Il signore e vescovo di Arezzo, Guido Tarlati era parente stretto di quel Guccio Tarlati, infilato da Dante nell’anti-purgatorio. Guccio morì in battaglia, probabilmente annegato nell’Arno, vicino al castello di Rondine, tana dei guelfi Bostoli (oggi “cittadella della Pace”), inseguendo alcuni mebri della rivale famiglia aretina. Dante non precisa i motivi per cui Guccio si trovi all’inferno, ma lo indica tra coloro che trascurarono i propri doveri spirituali: i negligenti.
Il Tarlati era probabilmente all’inseguimento dei nemici, quando, nell’attraversare l’Arno, mori affogato. Per i tempi, era una cosa più usuale di quanto non si possa pensa.

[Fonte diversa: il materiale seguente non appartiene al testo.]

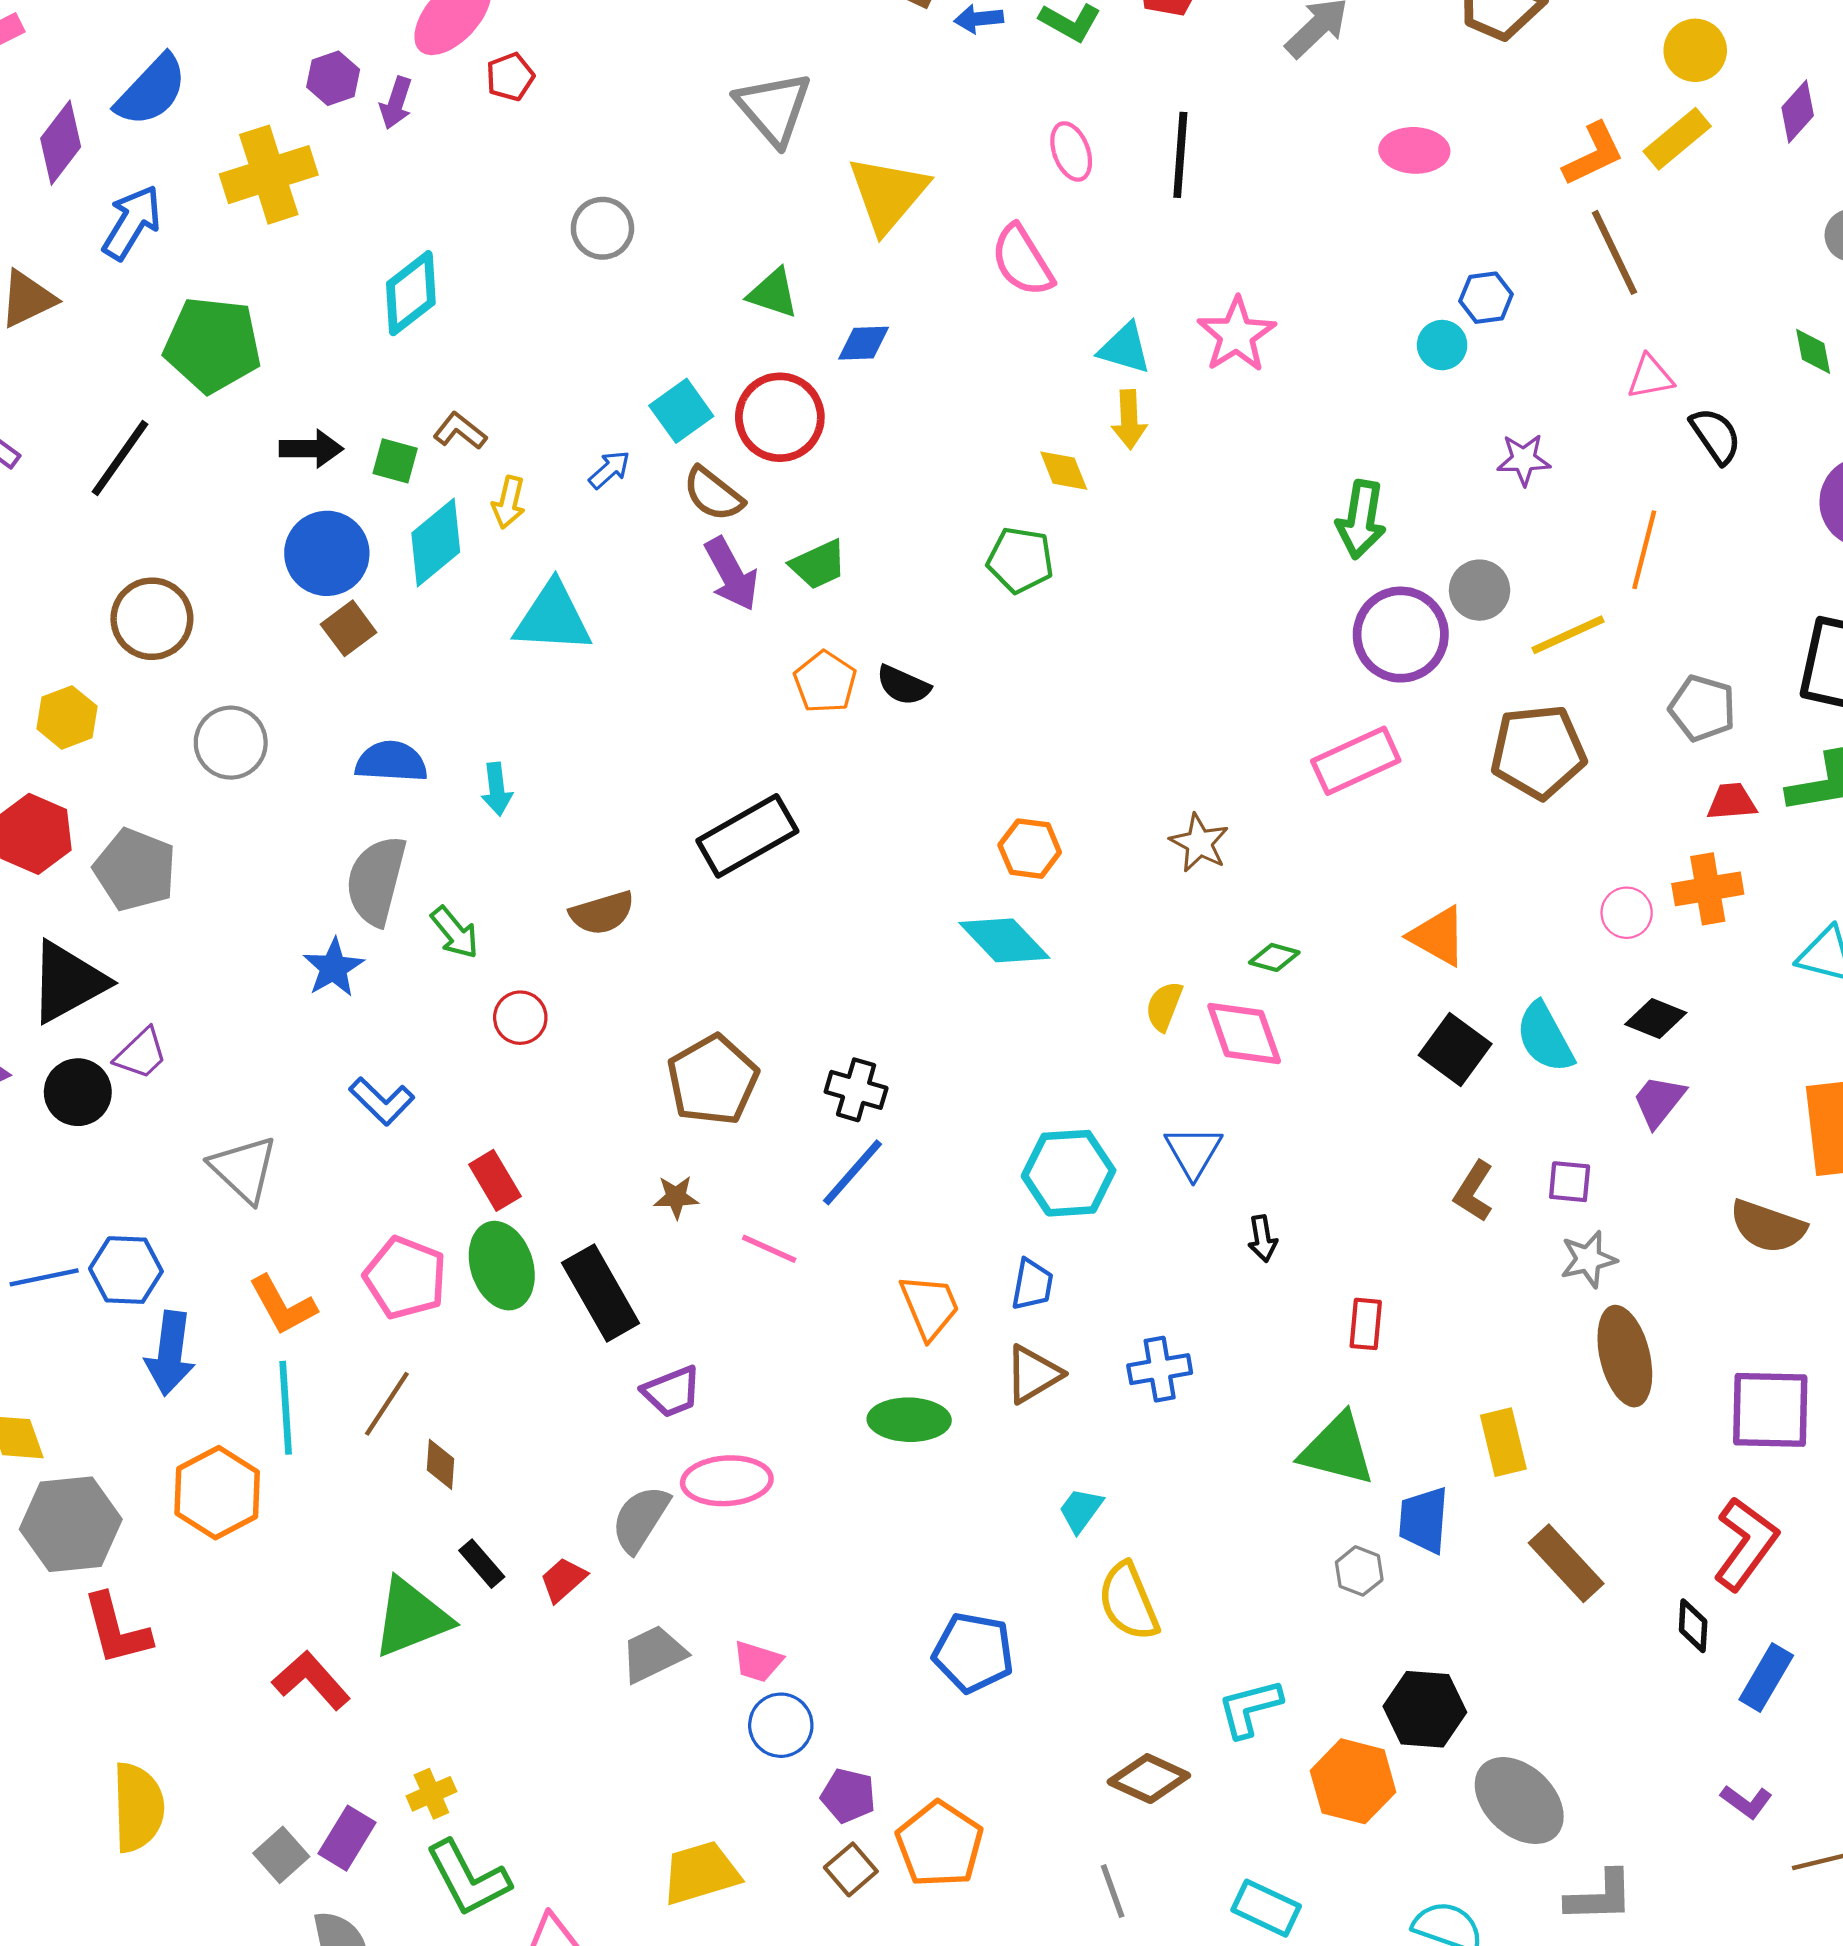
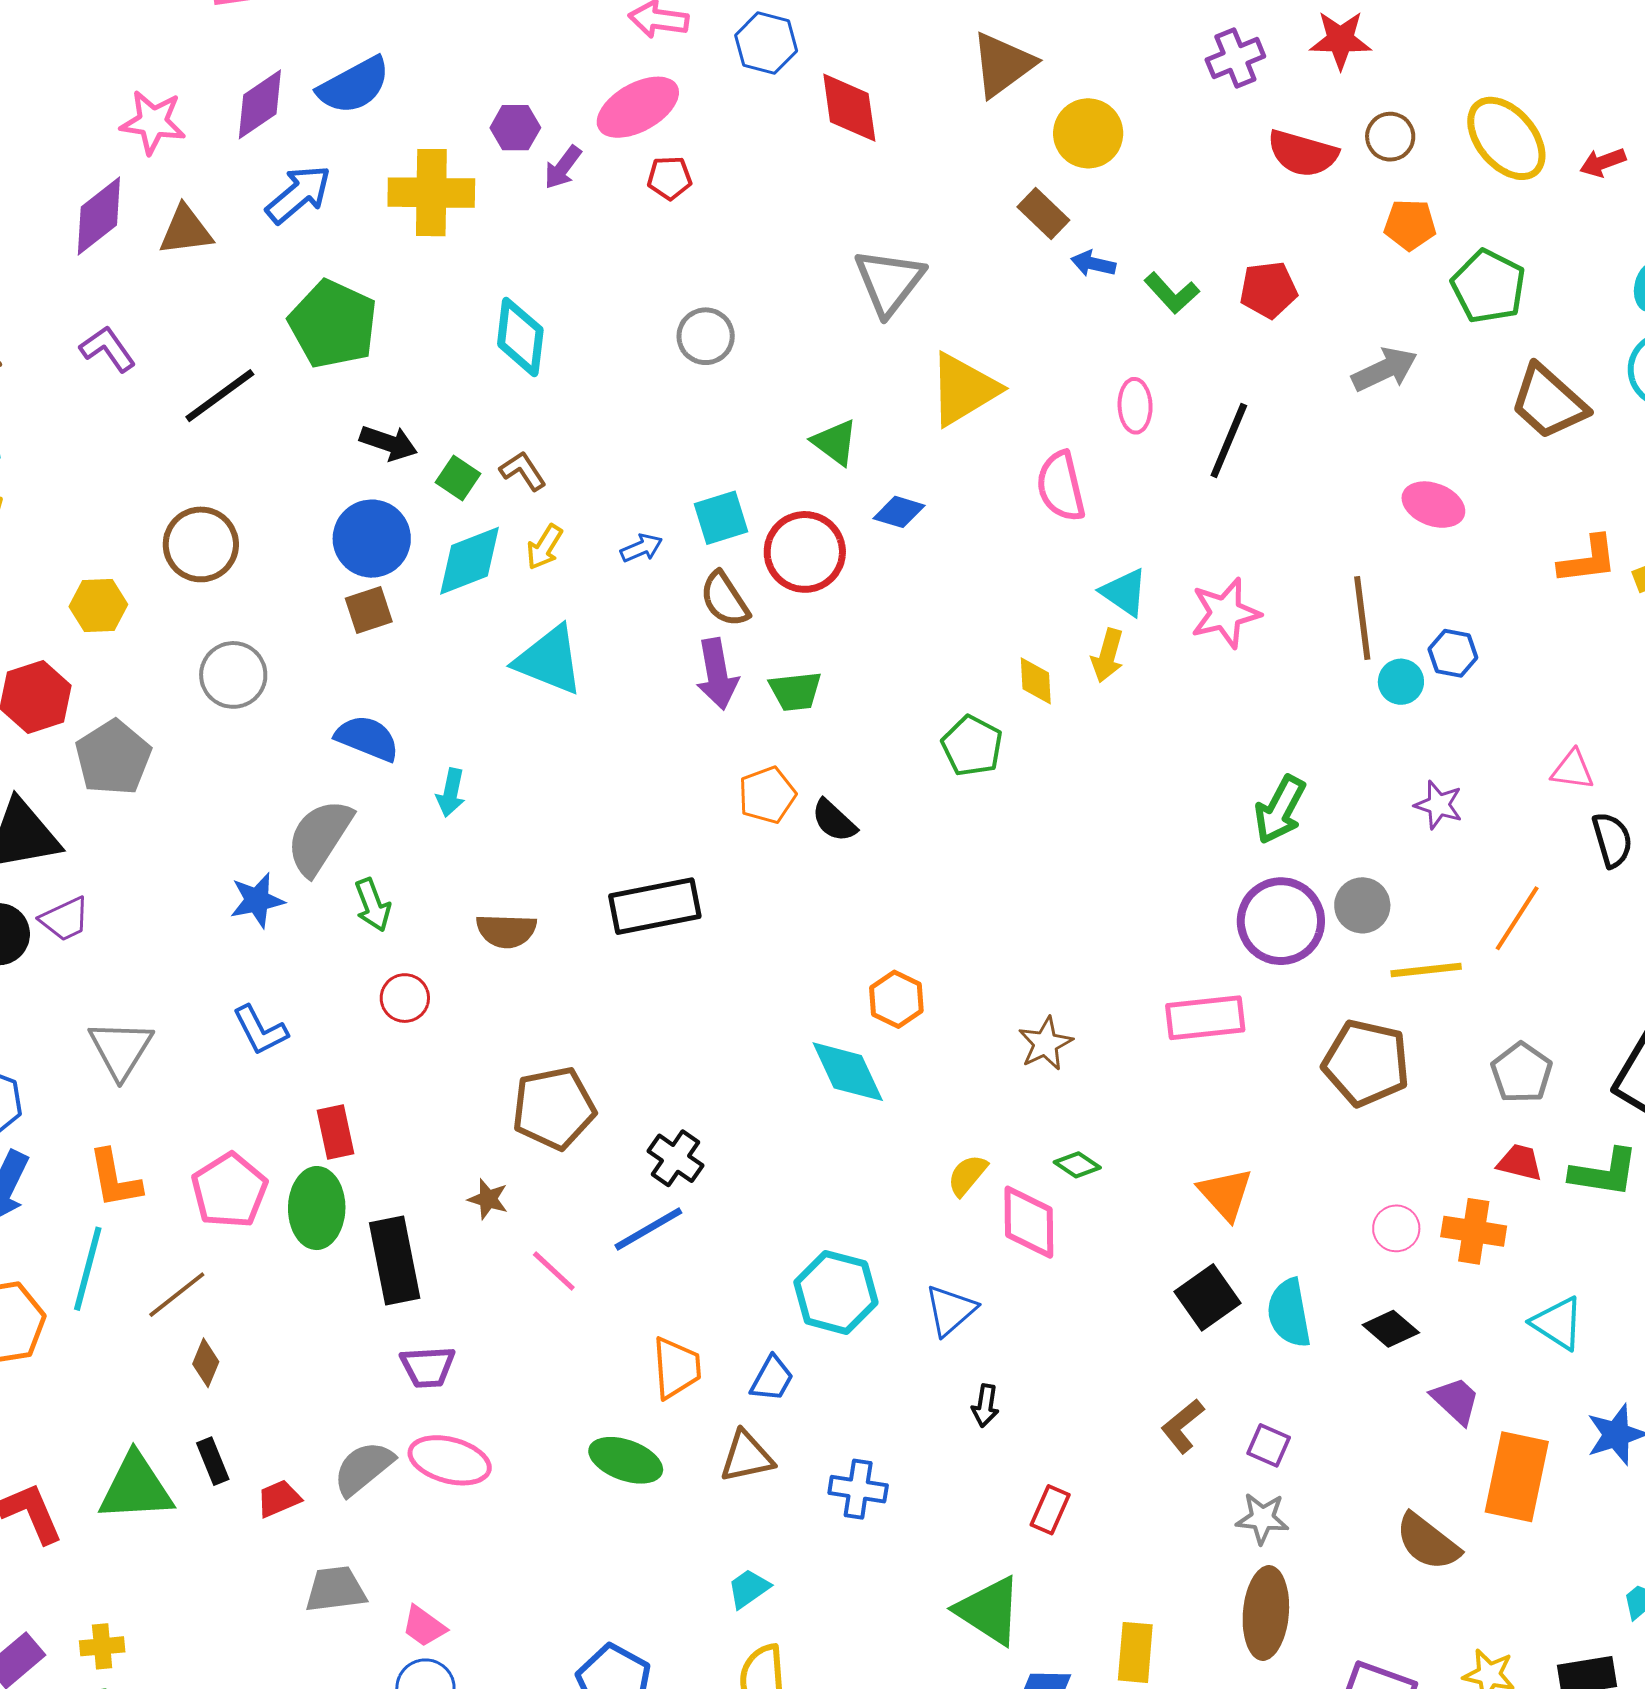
brown line: (1615, 252) -> (1362, 618), moved
cyan diamond: (411, 293) -> (520, 337), turned -64
purple trapezoid: (1659, 1101) -> (1456, 1401), moved, turned 76

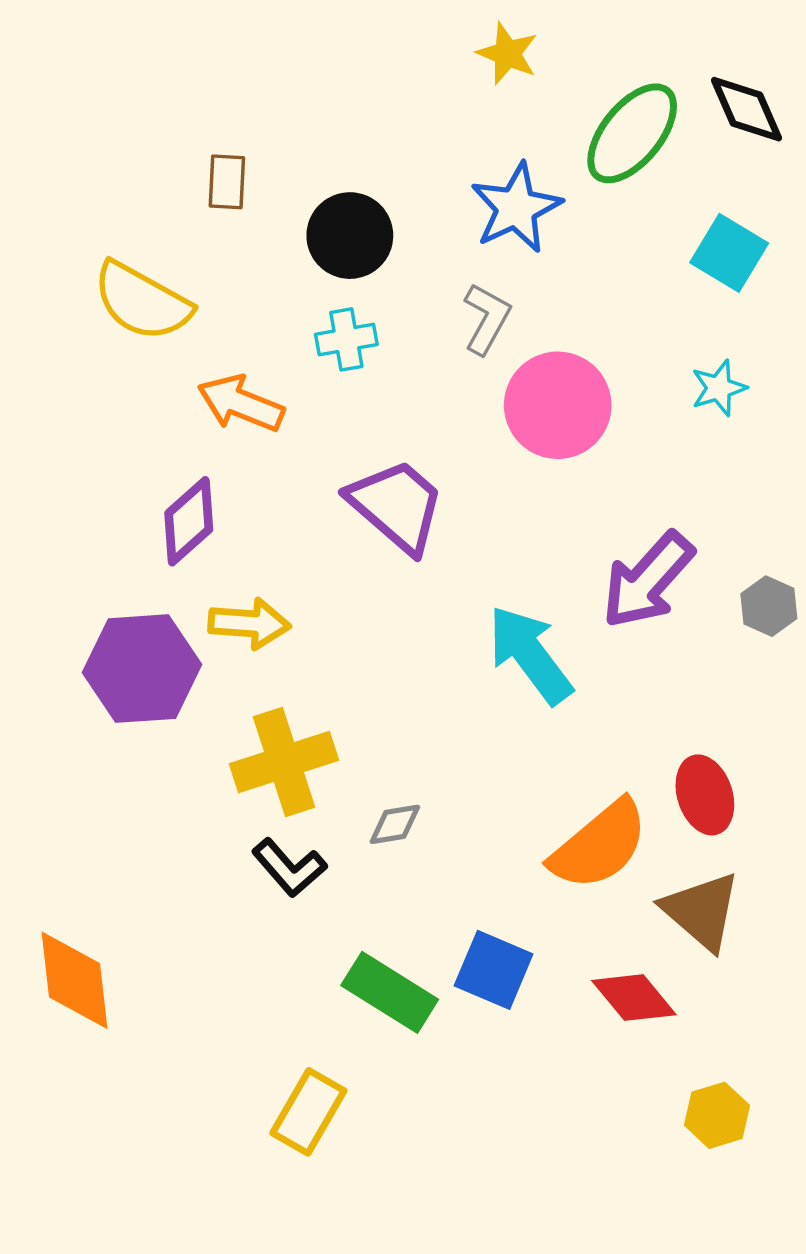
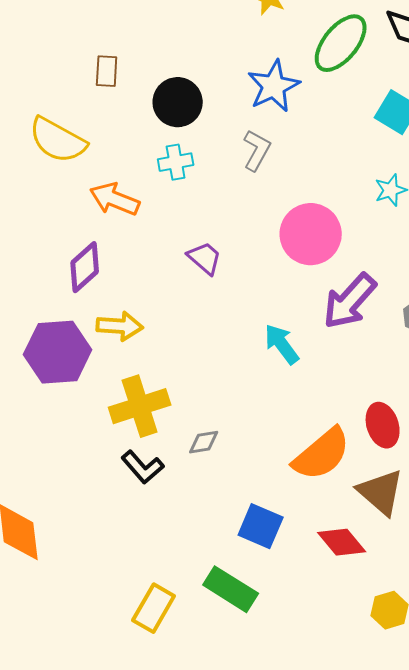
pink circle: (558, 405) -> (311, 234), moved
purple trapezoid: (397, 506) -> (205, 258), size x0.6
cyan arrow: (530, 655) -> (282, 344), size x0.7
green rectangle: (390, 992) -> (231, 589), moved

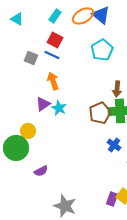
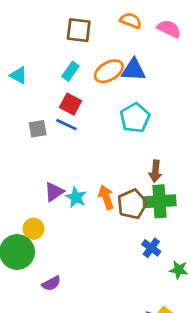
blue triangle: (101, 15) -> (133, 70), turned -36
gray square: (31, 58) -> (38, 129), turned -32
orange arrow: (53, 81) -> (106, 197), moved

Per dare un quadro più completo dell’Arezzo del ‘300, vi riporto il testo di una lettera del 1335, scritta da Piersaccone Tarlati a suo fratello Tarlato Tarlati : “Sabbato di X giugno ce partimo da Sansebio a hora nona et andamo dal lago 1 a le terre di quelli di Castelnuovo e ponemoci in su una villa, che a nome Tuoro (sul lago Trasimeno) la qule è ben di C (100) case et, nello ardere di questa, andammo in Battivalle e Ligniale, havemo la torre di Monte Gualandi tucta, et havemo il palazzo; ardemo, la sera, Sanguineto et le Mandrelle … la domenica mattina... ce levammo de Tuoro et andamo in su … il borgo di Passignano.... ardemmo la villa de monte Ruffiano et de Torricella et andammo sopra un castello di Carpano... et in quella era gionto il Podestà di Perusia a confortare gli homini... come ce videro subito fugirono sopra un monte et lassarono il castello: il quale sera noi l’ardemo tucto … in suma noi siamo suti presso a Perusia a tre miglia... credo che noi aviamo arse VII case e fattoli tanto danno e tanta vergonia che mai cità, in si piccolo tempo, ricevette tanta; e reveniamo domattina, per tempo, a Castilione, però fate che ci sia del pane. Data in Spedaluchio di XII di giugno, dopo vespro.” Questi erano i tempi.